La Maison Blanche renonce aux accords tarifaires flexibles
La Maison-Blanche s'est montrée plus flexible lors des premières négociations commerciales cette année. Par exemple, lors des négociations avec l'Union européenne, l'administration a accepté de réduire de moitié les droits de douane sur les importations d'acier et de produits agricoles européens en échange de réductions sur certains droits de douane initialement proposés. Greer a précisé que le niveau actuel des droits de douane ne devait pas être interprété de la même manière.
Greer a déclaré que la situation actuelle était différente des négociations précédentes, mentionnant un accord formel avec l'Union européenne. Selon lui, des raisons telles que les déséquilibres commerciaux et les priorités économiques nationales ont conduit les États-Unis à repartir de zéro avec des droits de douane. Il a reconnu que l'équipe précédente avait fait de même et a insisté sur ce point, affirmant que cette approche ne fonctionnerait pas cette fois-ci.
Selon les analystes commerciaux, la politique actuelle témoigne d'une plus grande rigueur dans le second mandat de Trump. L'administration a adopté une approche plus délibérée pour promouvoir les stratégies économiques « L'Amérique d'abord », visant à contraindre les gouvernements étrangers à se soumettre en leur offrant des concessions ou en acceptant une escalade tarifaire perpétuelle.
Plusieurs de ses partenaires commerciaux, dont le Canada et l'Inde, ont menacé de représailles . Cependant, Greer a minimisé le risque d'une guerre commerciale, affirmant que les États-Unis étaient ouverts au dialogue et ne cherchaient pas à renoncer à leur position.
Les États-Unis renforcent leur engagement avec la Chine dans le domaine des terres rares
Alors que les droits de douane restent en vigueur pour plusieurs pays, Greer s'est montré optimiste quant à l'évolution des relations commerciales entre les États-Unis et la Chine, notamment dans le domaine crucial des terres rares.
Il a déclaré que les États-Unis avaient entretenu un dialogue constructif avec la Chine et a souligné que l'objectif principal était de garantir un approvisionnement régulier en aimants et minéraux de terres rares en provenance de Chine. Il a fait remarquer que cette chaîne d'approvisionnement était essentielle pour les industries technologiques et de défense du pays.
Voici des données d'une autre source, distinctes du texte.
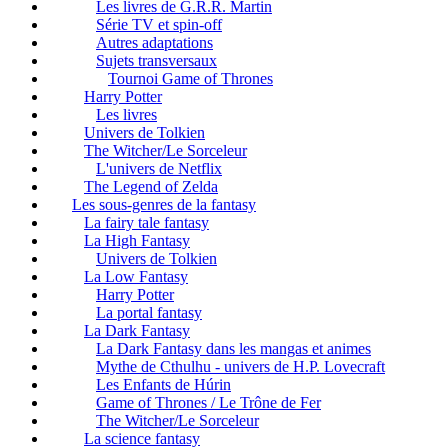
Les livres de G.R.R. Martin
Série TV et spin-off
Autres adaptations
Sujets transversaux
Tournoi Game of Thrones
Harry Potter
Les livres
Univers de Tolkien
The Witcher/Le Sorceleur
L'univers de Netflix
The Legend of Zelda
Les sous-genres de la fantasy
La fairy tale fantasy
La High Fantasy
Univers de Tolkien
La Low Fantasy
Harry Potter
La portal fantasy
La Dark Fantasy
La Dark Fantasy dans les mangas et animes
Mythe de Cthulhu - univers de H.P. Lovecraft
Les Enfants de Húrin
Game of Thrones / Le Trône de Fer
The Witcher/Le Sorceleur
La science fantasy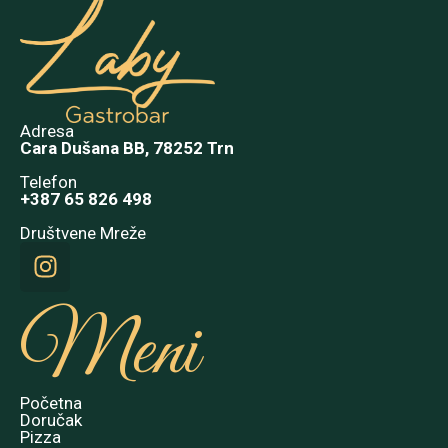
Adresa
Cara Dušana BB, 78252 Trn
Telefon
+387 65 826 498
Društvene Mreže
Meni
Početna
Doručak
Pizza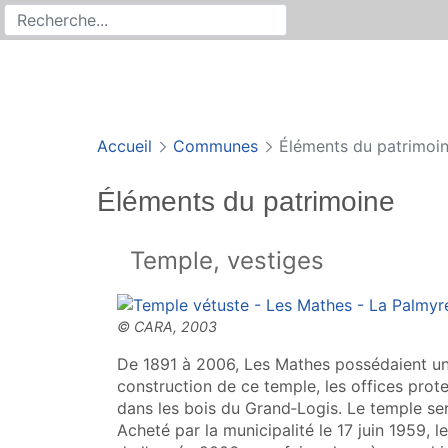
Rechercher
Recherche sur le site
Accueil
Communes
Éléments du patrimoi
Éléments du patrimoine
Temple, vestiges
De 1891 à 2006, Les Mathes possédaient un
construction de ce temple, les offices prot
dans les bois du Grand‑Logis. Le temple se
Acheté par la municipalité le 17 juin 1959, le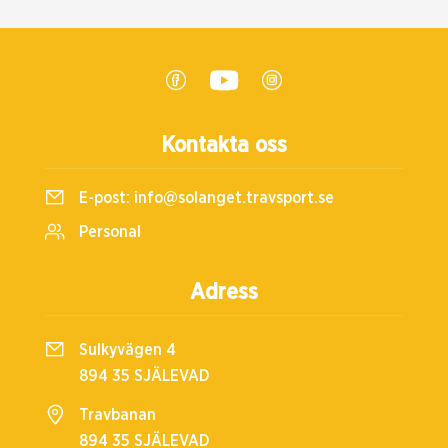
Kontakta oss
E-post:
info@solanget.travsport.se
Personal
Adress
Sulkyvägen 4
894 35 SJÄLEVAD
Travbanan
894 35 SJÄLEVAD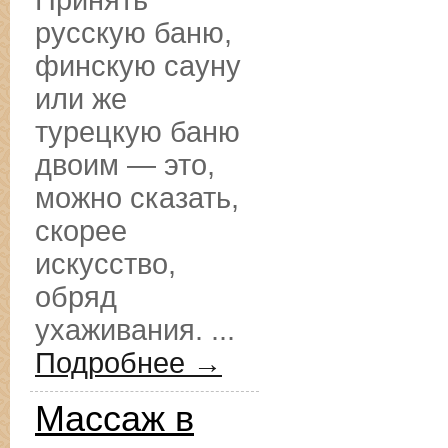
Принять
русскую баню,
финскую сауну
или же
турецкую баню
двоим — это,
можно сказать,
скорее
искусство,
обряд
ухаживания. ...
Подробнее →
Массаж в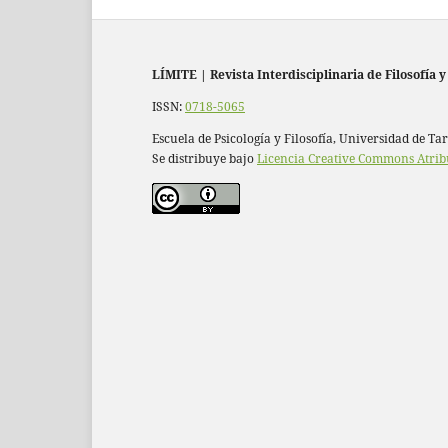
LÍMITE
|
Revista Interdisciplinaria de Filosofía y
ISSN:
0718-5065
Escuela de Psicología y Filosofía, Universidad de Ta
Se distribuye bajo
Licencia Creative Commons Atrib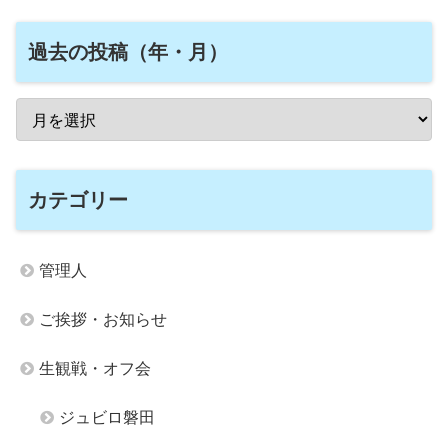
過去の投稿（年・月）
カテゴリー
管理人
ご挨拶・お知らせ
生観戦・オフ会
ジュビロ磐田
Les aimants à base de terres rares sont utilisés dans de nombreux produits, des smartphones aux véhicules électriques en passant par les systèmes de missiles. La Chine contrôle plus de 80 % de l'offre mondiale, ce qui fait de la stabilité des échanges commerciaux dans ce secteur une priorité absolue pour Washington.
Greer a déclaré qu'ils s'inquiétaient du fait qu'ils soient encore loin du niveau des échanges commerciaux d'avant les tensions. Il a ajouté que les États-Unis et la Chine avaient convenu de poursuivre le dialogue.
Les observateurs du commerce estiment qu'il s'agit d'un changement de stratégie visant à s'en prendre à la Chine. Les États-Unis ont adopté une position moins ferme envers Pékin que d'autres pays. Ce mois-ci, ils n'ont imposé qu'une seule série de droits de douane généralisés sur des produits comparables au bœuf, à destination de l'Irlande, un secteur impliqué dans un conflit potentiellement meurtrier.